2. Download all the Pubtator abstracts files in the "CORD-19-Abstracts" folder from the link (https://github.com/fhircat/CORD-19-on-FHIR/tree/master/datasets/Pubtator_RDF/CORD-19-Abstracts) and copy all the .ttl file in a single folder (Example: PUBMED). 
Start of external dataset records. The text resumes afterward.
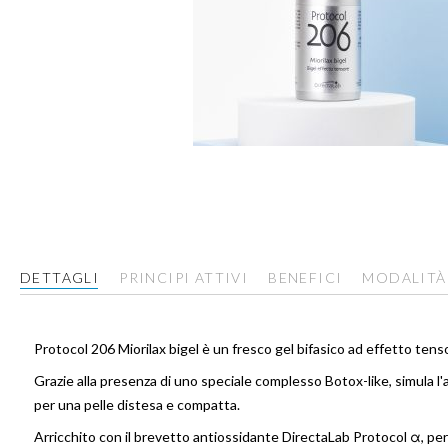
Vai
all'inizio
della
galleria
di
immagini
DETTAGLI
PRINCIPI ATTIVI
BENEFICI
MODALITÀ
Protocol 206 Miorilax bigel è un fresco gel bifasico ad effetto ten
Grazie alla presenza di uno speciale complesso Botox-like, simula l'
per una pelle distesa e compatta.
Arricchito con il brevetto antiossidante DirectaLab Protocol α, per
Folder Name (Github): CORD-19-Abstracts
zip Files name:
1. PubTator_Abstracts_comm_use_subset_2020-04-09.zip
2. PubTator_Abstracts_custom_license_2020-04-09.zip
3. PubTator_Abstracts_noncomm_use_subset_2020-04-09.zip
4. PubTator_Abstracts_unknown_license_2020-04-09.zip



In [151]:
import pandas as pd
import os
from rdflib import Graph

## Reading _all_ documents - NEW VERSION

In [152]:
FHIR_SUBSET_PATH_ALL = './dataset/metadata_fhir_subset_ALL.csv'  #output (intermediate result)

In [153]:
documents_all = pd.read_csv(DATA_PATH, dtype=object)


In [154]:
len(documents_all)

302449

In [155]:
import glob
fhir = [os.path.basename(f).replace(".ttl","") for f in glob.glob(FHIR_DATA_PATH+ "*.ttl")]

In [156]:
documents_all_2 = documents_all[documents_all['pubmed_id'].isin(fhir)]

### The number of paired documents

In [157]:
len(documents_all_2)

31761

In [158]:
documents_all_2.fillna(0).to_csv(FHIR_SUBSET_PATH_ALL,encoding='utf-8',index=False)   #metadata_fhir_subset

## Replication of V1 code - only first 10% of documents from CORD19 were used in the pairing process

In [159]:
FHIR_SUBSET_PATH_V1_new_code = './dataset/metadata_fhir_subset_new_code.csv'

In [202]:
maxRows=int(len(documents_all)/10)

In [203]:
maxRows

30244

In [204]:
documents_all_first= documents_all[0:maxRows] #13308

In [205]:
documents_all_3 = documents_all_first[documents_all_first['pubmed_id'].isin(fhir)]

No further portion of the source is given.